The tale of Astana’s rise began in 1994, when the Kazakh government elected to move the capital there from Almaty (in the southeastern part of the country). President Nursultan A. Nazarbayev spearheaded the effort, promoting Astana as a more central location having less of an earthquake risk than Almaty. Furthermore, he argued, the new capital would bring much-needed investment to the country’s interior. Others have said the move was actually designed to bring Kazakhs into an area traditionally settled by Russians. Astana became Kazakhstan’s official capital in 1998. Construction began at a furious pace to transform Astana into a cosmopolitan destination — and it hasn’t slackened since.
Maxim Pozdorovkin and Joe Bender, graduate students in Harvard’s Department of Slavic Languages and Literatures and Department of Romance Languages and Literatures, respectively, have captured the city’s dramatic emergence in a documentary film titled “Capital.” The 56-minute piece explores the rapid development from the perspective of several residents, including news anchors, tour guides, and construction workers. The footage is focused on a week of celebrations that marked Astana’s 10th anniversary in July 2008.
“We were fascinated by the idea of a new capital as an icon for a new nation,” says Pozdorovkin, “as well as by the physical process of a city coming into its own through construction and development.”
The Kazakh government, particularly President Nazarbayev, has promoted Astana’s growth as a symbol of progress in the post-Soviet era. Many new buildings, such as the “Palace of Peace and Concord,” are designed to showcase Kazakhstan’s culture and offer a window onto a prosperous future. The government aims to complete construction by 2030, and projects the population will have reached 3 million by that time.
“The government envisions Astana as a fully functioning, super-modern metropolis,” says Pozdorovkin.
Pozdorovkin, who hails from Moscow, has been following the news from Astana for years. In the fall of 2007, he began discussing the possibility of making a film about the Kazakh capital with Bender. Both students have completed a secondary field in Visual and Environmental Studies (VES) and were eager to collaborate on a project. After considering other ideas, they chose Astana and made plans to travel there in the summer of 2008.
“This area of the world was completely new to me,” Bender says, “which is part of what made the project so fascinating. I had been thinking about the theoretical concerns of urban space for a while and the more I learned about Astana, the more interesting and productive the project became.”
Bender took most of the footage in Astana — nearly 94 hours in all — while Pozdorovkin directed, conducted interviews, translated, and negotiated access to monuments and the anniversary celebrations.

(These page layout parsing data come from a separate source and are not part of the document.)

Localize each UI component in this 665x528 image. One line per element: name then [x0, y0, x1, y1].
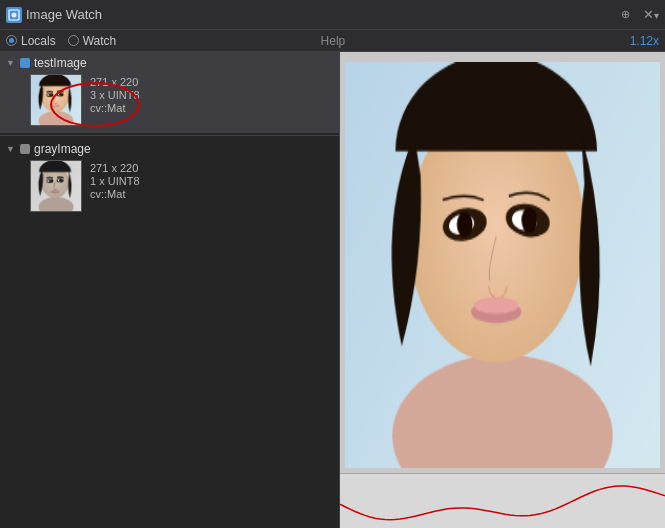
- app-icon: [6, 7, 22, 23]
- watch-radio[interactable]: Watch: [68, 34, 117, 48]
- item-content: 271 x 220 1 x UINT8 cv::Mat: [6, 160, 333, 215]
- title-bar: Image Watch ⊕ ✕ ▾: [0, 0, 665, 30]
- thumbnail-wrapper: [30, 74, 82, 129]
- view-mode-group: Locals Watch: [6, 34, 116, 48]
- app-title: Image Watch: [26, 7, 621, 22]
- thumbnail-wrapper: [30, 160, 82, 215]
- pin-button[interactable]: ⊕: [621, 8, 630, 21]
- channels-text: 1 x UINT8: [90, 175, 140, 187]
- left-panel: ▼ testImage 271 x 220 3 x UINT8 cv::Mat: [0, 52, 340, 528]
- item-header: ▼ testImage: [6, 56, 333, 70]
- locals-label: Locals: [21, 34, 56, 48]
- list-item[interactable]: ▼ testImage 271 x 220 3 x UINT8 cv::Mat: [0, 52, 339, 133]
- type-text: cv::Mat: [90, 102, 140, 114]
- locals-radio[interactable]: Locals: [6, 34, 56, 48]
- right-panel: [340, 52, 665, 528]
- dropdown-button[interactable]: ▾: [654, 9, 659, 20]
- main-image-canvas: [345, 62, 660, 468]
- expand-icon: ▼: [6, 144, 16, 154]
- color-indicator: [20, 144, 30, 154]
- item-content: 271 x 220 3 x UINT8 cv::Mat: [6, 74, 333, 129]
- watch-radio-circle: [68, 35, 79, 46]
- item-name: grayImage: [34, 142, 91, 156]
- bottom-graph: [340, 473, 665, 528]
- locals-radio-circle: [6, 35, 17, 46]
- channels-text: 3 x UINT8: [90, 89, 140, 101]
- svg-point-1: [12, 12, 17, 17]
- item-name: testImage: [34, 56, 87, 70]
- main-layout: ▼ testImage 271 x 220 3 x UINT8 cv::Mat: [0, 52, 665, 528]
- watch-label: Watch: [83, 34, 117, 48]
- dimensions-text: 271 x 220: [90, 162, 140, 174]
- list-item[interactable]: ▼ grayImage 271 x 220 1 x UINT8 cv::Mat: [0, 138, 339, 219]
- help-link[interactable]: Help: [321, 34, 346, 48]
- item-meta: 271 x 220 1 x UINT8 cv::Mat: [90, 160, 140, 200]
- image-display: [345, 62, 660, 468]
- toolbar: Locals Watch Help 1.12x: [0, 30, 665, 52]
- dimensions-text: 271 x 220: [90, 76, 140, 88]
- expand-icon: ▼: [6, 58, 16, 68]
- type-text: cv::Mat: [90, 188, 140, 200]
- item-meta: 271 x 220 3 x UINT8 cv::Mat: [90, 74, 140, 114]
- divider: [0, 135, 339, 136]
- zoom-level: 1.12x: [630, 34, 659, 48]
- thumbnail: [30, 74, 82, 126]
- item-header: ▼ grayImage: [6, 142, 333, 156]
- color-indicator: [20, 58, 30, 68]
- graph-svg: [340, 474, 665, 528]
- thumbnail: [30, 160, 82, 212]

“We must have looked like a funny duo,” Bender recalls. “I don’t speak Russian, so I would set up, make myself as unobtrusive as possible, and film everything. Meanwhile, Max was talking to people, pumping them for information, and working to get us closer to the action. We were lucky to have great access to all the events taking place.”

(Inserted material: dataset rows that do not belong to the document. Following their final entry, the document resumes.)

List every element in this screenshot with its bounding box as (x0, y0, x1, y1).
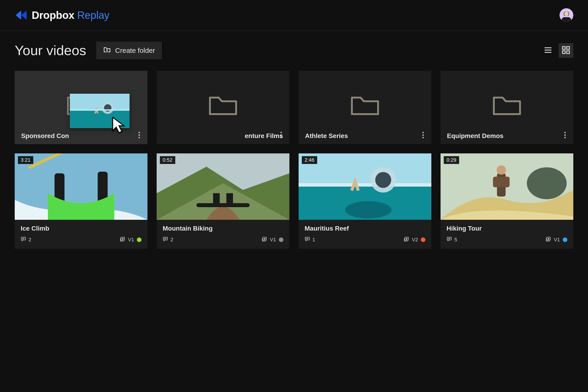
svg-point-10 (138, 132, 140, 133)
create-folder-label: Create folder (115, 46, 155, 54)
brand[interactable]: Dropbox Replay (15, 9, 109, 21)
svg-point-2 (564, 12, 568, 16)
svg-rect-7 (567, 46, 570, 49)
svg-point-21 (422, 132, 424, 133)
svg-point-45 (375, 172, 391, 188)
replay-logo-icon (15, 10, 28, 21)
view-toggle-group (541, 43, 573, 58)
folder-icon (21, 80, 141, 127)
status-dot (421, 238, 426, 242)
folder-name: Equipment Demos (447, 132, 567, 140)
comment-count: 2 (170, 237, 173, 243)
folder-icon (163, 80, 283, 127)
folder-icon (447, 80, 567, 127)
video-card[interactable]: 2:46 Mauritius Reef 1 V2 (298, 154, 431, 249)
svg-rect-54 (493, 176, 510, 187)
folder-name: Sponsored Con (21, 132, 141, 140)
svg-rect-35 (196, 203, 250, 207)
svg-point-51 (527, 168, 567, 199)
svg-rect-9 (567, 51, 570, 54)
more-button[interactable] (420, 131, 426, 140)
video-title: Mauritius Reef (298, 220, 431, 234)
svg-rect-6 (562, 46, 565, 49)
svg-point-12 (138, 137, 140, 138)
titlebar: Your videos Create folder (0, 30, 588, 65)
version-icon (120, 236, 125, 243)
more-button[interactable] (562, 131, 568, 140)
version-icon (546, 236, 551, 243)
svg-rect-43 (298, 183, 431, 186)
more-vertical-icon (280, 132, 282, 140)
version-icon (404, 236, 409, 243)
video-thumbnail: 0:29 (440, 154, 573, 220)
folder-name: Athlete Series (305, 132, 425, 140)
svg-point-25 (564, 134, 566, 136)
page-title: Your videos (15, 42, 86, 58)
svg-point-24 (564, 132, 566, 133)
video-thumbnail: 2:46 (298, 154, 431, 220)
folder-card[interactable]: Athlete Series (298, 71, 431, 144)
brand-text: Dropbox Replay (32, 9, 109, 21)
version-label: V1 (270, 237, 276, 243)
version-icon (262, 236, 267, 243)
folder-card[interactable]: Equipment Demos (440, 71, 573, 144)
comment-icon (21, 236, 26, 243)
video-card[interactable]: 3:21 Ice Climb 2 V1 (15, 154, 148, 249)
video-meta: 5 V1 (440, 234, 573, 249)
video-meta: 2 V1 (15, 234, 148, 249)
comment-icon (304, 236, 310, 243)
duration-badge: 2:46 (302, 156, 317, 164)
version-label: V2 (412, 237, 418, 243)
duration-badge: 3:21 (18, 156, 33, 164)
svg-point-19 (280, 134, 282, 136)
svg-rect-8 (562, 51, 565, 54)
svg-point-23 (422, 137, 424, 138)
svg-point-22 (422, 134, 424, 136)
duration-badge: 0:29 (444, 156, 459, 164)
version-label: V1 (128, 237, 134, 243)
more-vertical-icon (138, 132, 140, 140)
list-view-button[interactable] (541, 43, 556, 58)
comment-count: 5 (454, 237, 457, 243)
avatar[interactable] (560, 8, 573, 22)
folder-card[interactable]: enture Films (157, 71, 290, 144)
video-title: Ice Climb (15, 220, 148, 234)
content-grid: Sponsored Con (0, 65, 588, 262)
more-button[interactable] (136, 131, 142, 140)
video-card[interactable]: 0:52 Mountain Biking 2 V1 (157, 154, 290, 249)
status-dot (279, 238, 284, 242)
more-vertical-icon (422, 132, 424, 140)
comment-icon (446, 236, 452, 243)
svg-rect-37 (226, 193, 233, 206)
create-folder-button[interactable]: Create folder (96, 42, 162, 59)
folder-card[interactable]: Sponsored Con (15, 71, 148, 144)
svg-point-20 (280, 137, 282, 138)
grid-view-button[interactable] (558, 43, 573, 58)
svg-rect-36 (213, 193, 220, 206)
video-title: Hiking Tour (440, 220, 573, 234)
svg-rect-41 (298, 154, 431, 185)
svg-point-46 (345, 201, 392, 218)
comment-count: 2 (28, 237, 31, 243)
video-thumbnail: 3:21 (15, 154, 148, 220)
video-card[interactable]: 0:29 Hiking Tour 5 V1 (440, 154, 573, 249)
svg-rect-1 (562, 17, 572, 22)
list-icon (544, 46, 553, 55)
svg-point-26 (564, 137, 566, 138)
topbar: Dropbox Replay (0, 0, 588, 30)
folder-name: enture Films (163, 132, 283, 140)
status-dot (563, 238, 567, 242)
comment-count: 1 (312, 237, 315, 243)
grid-icon (561, 46, 570, 55)
status-dot (137, 238, 142, 242)
more-vertical-icon (564, 132, 566, 140)
folder-icon (305, 80, 425, 127)
svg-point-18 (280, 132, 282, 133)
folder-plus-icon (103, 46, 111, 55)
video-thumbnail: 0:52 (157, 154, 290, 220)
video-title: Mountain Biking (157, 220, 290, 234)
more-button[interactable] (278, 131, 284, 140)
svg-point-53 (496, 165, 506, 174)
video-meta: 2 V1 (157, 234, 290, 249)
video-meta: 1 V2 (298, 234, 431, 249)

In their approach to filming, Bender and Pozdorovkin drew on the work of Russian documentary filmmaker Dziga Vertov. Vertov felt that film should record “life caught unawares,” or the spirit of the city through the activities of its citizens.
“We were eager to look at the development of the city as an overarching process, but we also wanted to find individual stories within that process which speak to the character of the place, its movement and complexity,” Bender says.
One story line in “Capital” focuses on the tour staff at the Palace for Peace and Concord, designed by British architect Norman Foster. Inside, tourists can see a small-scale model of the future city and climb to the top of the pyramidal building to see its current layout. A photographer who works in front of the palace sums up the spirit of Astana:
“That used to be a field where I picked potatoes,” he says, pointing to the palace. “Now Astana is a pearl in the steppe.”
Bender and Pozdorovkin hope the film will correct misperceptions about Kazakhstan.
“Central Asia remains relatively unknown to the rest of the world,” says Pozdorovkin. “One of the most interesting things about editing the film has been confronting the default assumptions people have about the region.”
“We did have to put up with a lot of ‘Borat’ jokes,” he adds with a chuckle, referring to Sacha Baron Cohen’s comedy film about a fictive Kazakh journalist.
“I hope that viewers will walk away with a sense of place, and an idea for the variety of different relationships people can have to a city,” says Bender. “It is fascinating to consider how citizens respond to, contribute to, critique, or support the project of the city which is really also the project of building the nation.”